Everything I once felt certain of is shaken loose like soil from the roots of an upturned tree, leaving me raw, exposed.  I have to find a way of taking root within myself.

       The fires of not knowing who to trust, of deep depression, of emotional hurts within Troy and Hollye continue to grow stronger making the PTSD incidences almost intolerable.  Hollye begins to question the existence of God and why all of these bad things are happening to their family.

       I pace the house for hours like the night watchman, my anxiety never letting me rest.  I lie awake thinking about our dogs and cats – trying to remember how their fur felt the last time they slept with me in bed.  I wonder if I made the right decision in letting my business go.  I pray that if I dare fall asleep, God will protect my children.  But I don’t trust God.

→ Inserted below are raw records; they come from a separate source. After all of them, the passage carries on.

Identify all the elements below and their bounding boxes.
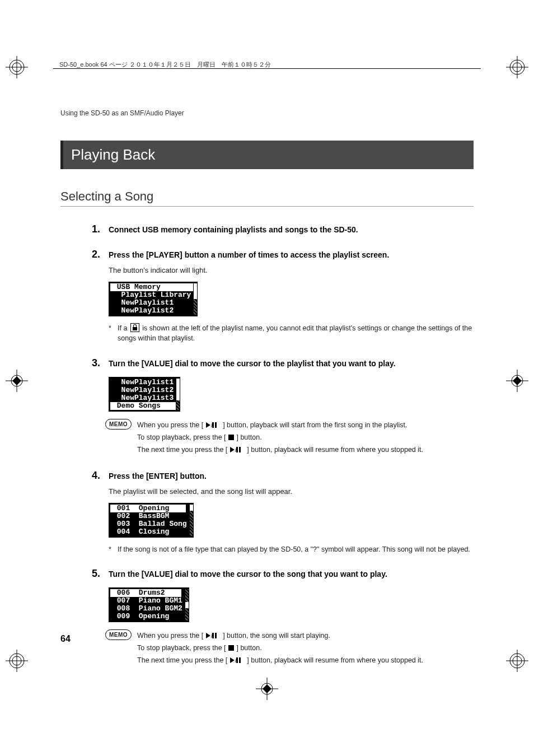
lcd-line: NewPlaylist1: [110, 299, 193, 307]
lcd-line: NewPlaylist2: [110, 386, 176, 394]
lcd-line: 007 Piano BGM1: [110, 597, 185, 605]
svg-rect-35: [239, 447, 241, 452]
svg-marker-37: [206, 633, 210, 638]
memo-line: The next time you press the [: [137, 446, 229, 454]
footnote: * If a is shown at the left of the playl…: [109, 323, 474, 344]
lock-icon: [130, 323, 139, 332]
memo-badge: MEMO: [105, 419, 132, 430]
footnote: * If the song is not of a file type that…: [109, 544, 474, 555]
step-title: Press the [PLAYER] button a number of ti…: [109, 250, 389, 259]
asterisk-icon: *: [109, 323, 118, 344]
note-text: is shown at the left of the playlist nam…: [118, 324, 472, 343]
registration-mark-icon: [506, 370, 528, 392]
lcd-line: 009 Opening: [110, 613, 185, 620]
lcd-screenshot: 006 Drums2 007 Piano BGM1 008 Piano BGM2…: [109, 587, 189, 622]
registration-mark-icon: [6, 650, 28, 672]
lcd-line: NewPlaylist1: [110, 379, 176, 386]
memo-line: ] button.: [235, 433, 262, 441]
lcd-scrollbar: [190, 505, 193, 536]
lcd-line: 002 BassBGM: [110, 512, 189, 520]
step-3: 3. Turn the [VALUE] dial to move the cur…: [92, 357, 474, 456]
lcd-line: NewPlaylist2: [110, 307, 193, 315]
step-title: Press the [ENTER] button.: [109, 472, 207, 480]
play-pause-icon: /: [229, 657, 245, 664]
registration-mark-icon: [506, 56, 528, 78]
svg-text:/: /: [235, 657, 237, 664]
memo-line: The next time you press the [: [137, 656, 229, 664]
svg-rect-41: [228, 645, 234, 651]
memo-line: When you press the [: [137, 632, 205, 640]
lcd-scrollbar: [194, 283, 197, 315]
step-5: 5. Turn the [VALUE] dial to move the cur…: [92, 568, 474, 667]
stop-icon: [228, 434, 235, 441]
play-pause-icon: /: [229, 446, 245, 453]
memo-line: ] button, playback will resume from wher…: [245, 656, 423, 664]
memo-line: ] button, playback will resume from wher…: [245, 446, 423, 454]
lcd-screenshot: 001 Opening 002 BassBGM 003 Ballad Song …: [109, 503, 194, 538]
step-title: Turn the [VALUE] dial to move the cursor…: [109, 570, 387, 578]
svg-text:/: /: [211, 633, 213, 639]
steps: 1. Connect USB memory containing playlis…: [92, 223, 474, 667]
content: Using the SD-50 as an SMF/Audio Player P…: [60, 109, 474, 680]
memo-line: ] button.: [235, 644, 262, 652]
memo-line: When you press the [: [137, 421, 205, 429]
step-number: 5.: [92, 568, 109, 580]
lcd-line: 006 Drums2: [110, 589, 181, 597]
lcd-screenshot: NewPlaylist1 NewPlaylist2 NewPlaylist3 D…: [109, 377, 180, 412]
registration-mark-icon: [256, 678, 278, 700]
note-text: If a: [118, 324, 129, 332]
breadcrumb: Using the SD-50 as an SMF/Audio Player: [60, 109, 474, 117]
svg-marker-15: [513, 376, 522, 385]
svg-text:/: /: [211, 422, 213, 428]
memo-line: To stop playback, press the [: [137, 433, 228, 441]
memo-line: ] button, playback will start from the f…: [221, 421, 407, 429]
lcd-scrollbar: [176, 379, 180, 410]
memo-text: When you press the [ / ] button, the son…: [137, 629, 423, 667]
memo-badge: MEMO: [105, 629, 132, 640]
note-text: If the song is not of a file type that c…: [118, 544, 474, 555]
registration-mark-icon: [506, 650, 528, 672]
memo-text: When you press the [ / ] button, playbac…: [137, 418, 423, 456]
step-number: 3.: [92, 357, 109, 369]
play-pause-icon: /: [205, 632, 221, 639]
memo-line: To stop playback, press the [: [137, 644, 228, 652]
svg-text:/: /: [235, 447, 237, 453]
svg-rect-32: [228, 435, 234, 440]
lcd-screenshot: USB Memory Playlist Library NewPlaylist1…: [109, 282, 198, 316]
memo: MEMO When you press the [ / ] button, pl…: [105, 418, 474, 456]
registration-mark-icon: [6, 56, 28, 78]
lcd-line: Playlist Library: [110, 291, 193, 299]
svg-marker-27: [263, 684, 271, 693]
lcd-line: Demo Songs: [110, 402, 176, 410]
svg-rect-44: [239, 657, 241, 663]
memo: MEMO When you press the [ / ] button, th…: [105, 629, 474, 667]
registration-mark-icon: [6, 370, 28, 392]
step-body-text: The playlist will be selected, and the s…: [109, 486, 474, 497]
heading-2: Selecting a Song: [60, 189, 474, 207]
book-header: SD-50_e.book 64 ページ ２０１０年１月２５日 月曜日 午前１０時…: [59, 60, 271, 69]
lcd-line: 003 Ballad Song: [110, 520, 189, 528]
svg-marker-33: [230, 447, 235, 452]
lcd-line: 001 Opening: [110, 505, 186, 512]
svg-rect-30: [215, 422, 217, 428]
svg-marker-42: [230, 657, 235, 663]
lcd-line: 008 Piano BGM2: [110, 605, 185, 613]
step-number: 4.: [92, 470, 109, 482]
lcd-line: 004 Closing: [110, 528, 189, 536]
heading-1: Playing Back: [60, 141, 474, 169]
play-pause-icon: /: [205, 422, 221, 428]
step-title: Turn the [VALUE] dial to move the cursor…: [109, 359, 396, 368]
svg-rect-39: [215, 633, 217, 638]
svg-marker-28: [206, 422, 210, 428]
lcd-line: USB Memory: [110, 283, 193, 291]
step-number: 1.: [92, 223, 109, 235]
step-1: 1. Connect USB memory containing playlis…: [92, 223, 474, 235]
page: SD-50_e.book 64 ページ ２０１０年１月２５日 月曜日 午前１０時…: [0, 0, 534, 756]
step-4: 4. Press the [ENTER] button. The playlis…: [92, 470, 474, 554]
memo-line: ] button, the song will start playing.: [221, 632, 330, 640]
step-number: 2.: [92, 249, 109, 260]
lcd-scrollbar: [185, 589, 189, 620]
page-number: 64: [60, 634, 71, 644]
step-2: 2. Press the [PLAYER] button a number of…: [92, 249, 474, 344]
lcd-line: NewPlaylist3: [110, 394, 176, 402]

Above right is an image Taylor drew about the fire; and Taylor himself in December of 1994.

There are moments of respite – Hollye managed to reach inside herself and find her own art which proved to be therapeutic and her next business venture called One of a Kind; Troy and Hollye create memories drinking red wine as they sit conversing in their backyard; romantic evenings the couple shared in their famous 12-seater Jacuzzi above top left;  and numerous times the family as a whole turns what should have been a bad day into a day of good memories; like when they were so broke the electric company turned off their electricity.  Hollye and Cissy go to their regular art class and return home to a something magical.

       Troy and Taylor sit in camping chairs on our back lawn our tent behind them, sleeping bags rolled out on the grass.  Taylor is roasting marshmallows over the hibachi.  Troy plucks at his acoustic guitar.  Peering through that window, I marvel at how Troy is able to turn this disaster into a tiny miracle, and my heart swells with love for him.

      
But these are only happy little breadcrumbs in a life of many fires and soon their marriage is tested; and Holly finds herself at her breaking point in a field of mustard flowers, praying to a God she doesn’t even know exists.

       I wander into a wide-open field, with yellow mustard flowers growing waist high.  At the center of it I plunk down, where no one can see or hear me, and I wail with grief.  . . .
       I feel all the color drain from my face and from my life as I come to the realization that my marriage is failing.  Since I’m already on my knees, with nothing else to lose, I pray . . .

       Fire Season is more than a memoir about the Dexter home being destroyed by fire, Holly overcoming her PTSD, but it is also a memoir about the power of love so strong it conquered all.  And remains victorious. Right Hollye and Troy with their son Taylor (middle) and son Evan bottom left and their daughter Cissy bottom right.